━━━━━ GIVEN ENTRIES ━━━━━
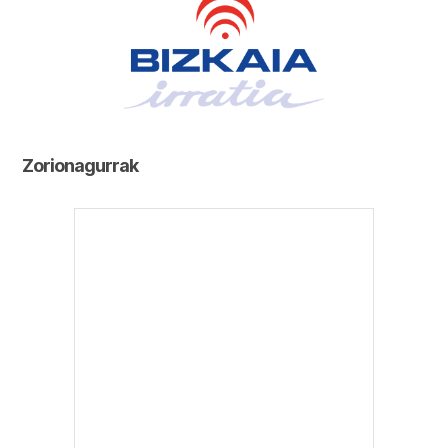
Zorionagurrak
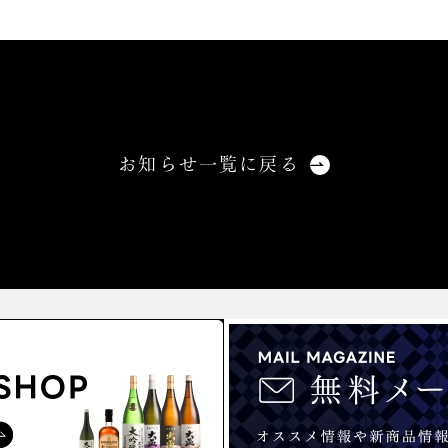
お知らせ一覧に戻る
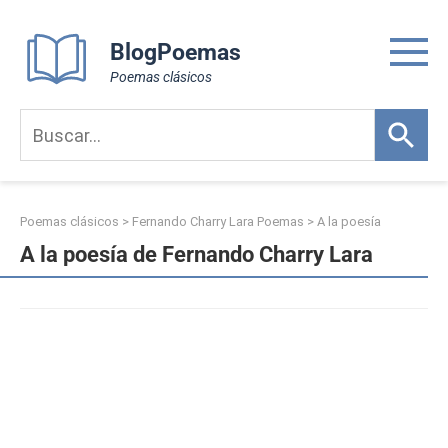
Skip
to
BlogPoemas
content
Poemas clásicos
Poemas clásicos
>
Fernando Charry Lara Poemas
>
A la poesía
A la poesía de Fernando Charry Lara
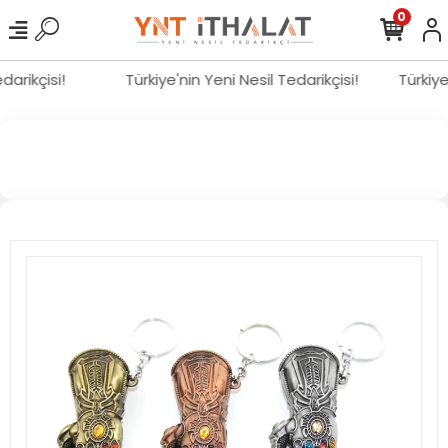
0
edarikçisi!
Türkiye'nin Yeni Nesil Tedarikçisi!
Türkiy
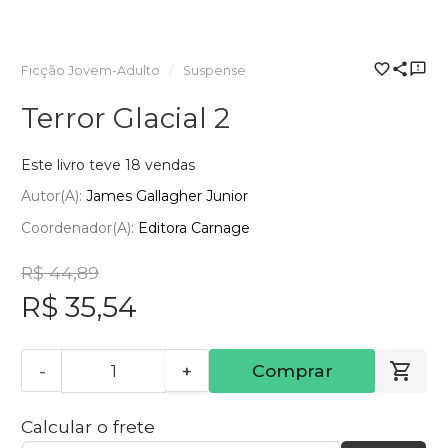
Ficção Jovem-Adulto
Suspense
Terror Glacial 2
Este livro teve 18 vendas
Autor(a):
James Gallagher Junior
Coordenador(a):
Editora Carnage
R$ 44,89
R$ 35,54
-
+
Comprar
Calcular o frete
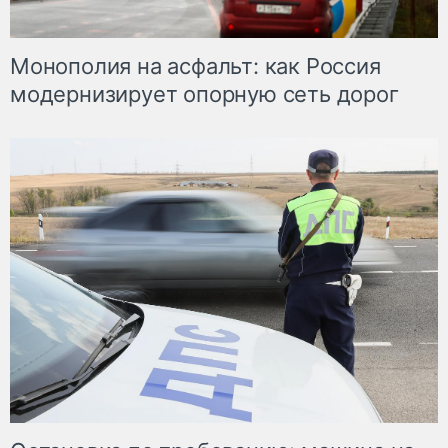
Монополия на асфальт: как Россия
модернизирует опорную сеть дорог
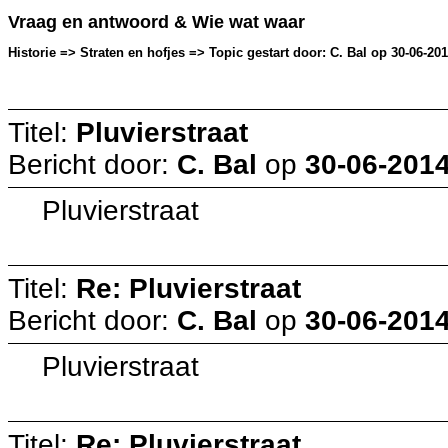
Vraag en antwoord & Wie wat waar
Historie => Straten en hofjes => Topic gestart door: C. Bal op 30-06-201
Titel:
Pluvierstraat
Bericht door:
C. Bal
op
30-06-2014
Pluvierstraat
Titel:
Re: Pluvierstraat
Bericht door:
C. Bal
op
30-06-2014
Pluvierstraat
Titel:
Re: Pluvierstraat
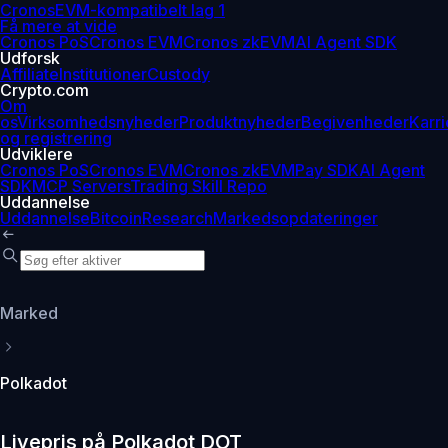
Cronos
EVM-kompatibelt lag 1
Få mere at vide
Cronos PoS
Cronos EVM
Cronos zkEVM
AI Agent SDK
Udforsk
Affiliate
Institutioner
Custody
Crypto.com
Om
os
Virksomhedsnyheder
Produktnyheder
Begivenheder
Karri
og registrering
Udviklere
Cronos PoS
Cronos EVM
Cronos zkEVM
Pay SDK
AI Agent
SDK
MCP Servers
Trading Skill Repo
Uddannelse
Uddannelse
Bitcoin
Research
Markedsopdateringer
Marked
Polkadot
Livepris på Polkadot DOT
━━━━━
→ YOUR TASK: Could the data above be returned in full, exactly, with every image left out?

→ RESULT FOR THIS TASK:
Zorionagurrak
お知らせ一覧に戻る
Skip
to
BlogPoemas
content
Poemas clásicos
Poemas clásicos
>
Fernando Charry Lara Poemas
>
A la poesía
A la poesía de Fernando Charry Lara
0
edarikçisi!
Türkiye'nin Yeni Nesil Tedarikçisi!
Türkiy
Ficção Jovem-Adulto
Suspense
Terror Glacial 2
Este livro teve 18 vendas
Autor(a):
James Gallagher Junior
Coordenador(a):
Editora Carnage
R$ 44,89
R$ 35,54
-
+
Comprar
Calcular o frete
Монополия на асфальт: как Россия
модернизирует опорную сеть дорог
Vraag en antwoord & Wie wat waar
Historie => Straten en hofjes => Topic gestart door: C. Bal op 30-06-201
Titel:
Pluvierstraat
Bericht door:
C. Bal
op
30-06-2014
Pluvierstraat
Titel:
Re: Pluvierstraat
Bericht door:
C. Bal
op
30-06-2014
Pluvierstraat
Titel:
Re: Pluvierstraat
Cronos
EVM-kompatibelt lag 1
Få mere at vide
Cronos PoS
Cronos EVM
Cronos zkEVM
AI Agent SDK
Udforsk
Affiliate
Institutioner
Custody
Crypto.com
Om
os
Virksomhedsnyheder
Produktnyheder
Begivenheder
Karri
og registrering
Udviklere
Cronos PoS
Cronos EVM
Cronos zkEVM
Pay SDK
AI Agent
SDK
MCP Servers
Trading Skill Repo
Uddannelse
Uddannelse
Bitcoin
Research
Markedsopdateringer
Marked
Polkadot
Livepris på Polkadot DOT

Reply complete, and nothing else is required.